Saat aku membersihkan setiap sudut ruangan secara menyeluruh, Yukimiya yang mengikutiku dari belakang dengan canggung berkata,

"...Maafkan aku, Ketua OSIS Yatsuhashi, atas tadi..."

"Eh, untuk apa?"

"Itu... meskipun aku tidak tahu, aku telah menginjak masalah rumah tanggamu."

Eh, dia mengkhawatirkan hal itu? Sungguh sangat bertanggung jawab, atau lebih tepatnya, terlalu serius.

"Tidak perlu khawatir. Kau terlalu banyak memikirkannya."

"Siapa pun akan memikirkannya, apalagi jika seseorang menginjak-injak masalah rumah tangga mereka dengan sembarangan... Aku sendiri juga akan merasa tidak nyaman kalau seseorang menyelidiki tentang rumahku."

Apakah begitu? Orang tua yang bekerja dan melakukan pekerjaan rumah tangga sejak kecil sepertinya cukup umum. Dalam kasusku, aku hanya memulainya sedikit lebih awal.

Tapi, jika aku memikirkan lebih dalam tentang apa yang dia katakan, sepertinya Yukimiya tidak ingin orang lain menginjak-injak masalah rumah tangganya. Itulah mengapa dia sangat memikirkannya.

"Kalau begitu, aku akan menerima permintaan maafmu. Tapi sungguh, tidak perlu memikirkannya."

"Harap lakukan itu."

...Seorang gadis yang kurang mempesona. Eh, walaupun dia terlihat cantik sih...

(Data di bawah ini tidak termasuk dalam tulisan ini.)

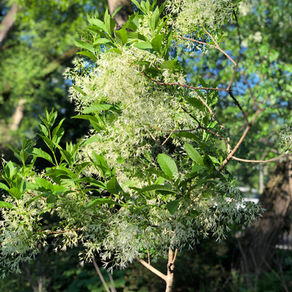 You are a GUI agent. You are given a task and a screenshot of the screen. Output one action in this format:
    pyautogui.click(x=<x>, y=<y>)
    Task: Click on the hood
    Image resolution: width=292 pixels, height=292 pixels.
    Given the screenshot: What is the action you would take?
    pyautogui.click(x=253, y=199) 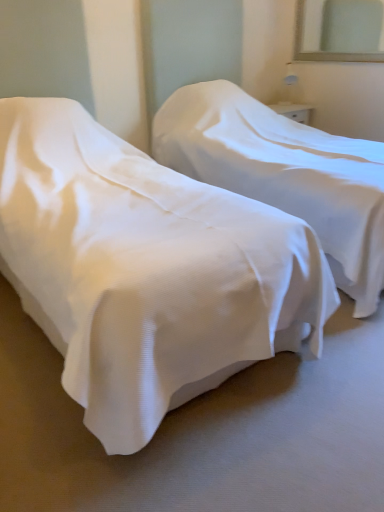 The height and width of the screenshot is (512, 384). In order to click on clear glass mirror at upper right in this screenshot , I will do `click(339, 30)`.

The image size is (384, 512). Describe the element at coordinates (284, 174) in the screenshot. I see `white fabric bed at center, marked as the 1th bed in a right-to-left arrangement` at that location.

Find the location of a particular element. This screenshot has height=512, width=384. clear glass mirror at upper right is located at coordinates (339, 30).

Is point (333, 47) in front of point (359, 231)?

No, it is behind (359, 231).

How far apart are clear glass mirror at upper right and white fabric bed at center, acting as the 2th bed starting from the left?

The distance of clear glass mirror at upper right from white fabric bed at center, acting as the 2th bed starting from the left, is 6.79 feet.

Setelah itu, Yukimiya dan aku membagi tugas untuk menyeka debu dan mencuci di wastafel selama satu jam.

Akhirnya, ruangan menjadi bersih, dan menjadi tempat yang layak untuk huni untuk manusia.

Sudah lama aku tak melakukan pembersihan yang begitu berat. Ini membuatku ingat pada momen saat aku meninggalkan noda minyak dalam microwave sewaktu di rumah, yang berujung pada noda yang tidak pernah hilang selama enam bulan lamanya.

Yukimiya juga terkesan, dia melihat sekeliling ruang apartemen dengan ekspresi seolah-olah ini kali pertama dia datang.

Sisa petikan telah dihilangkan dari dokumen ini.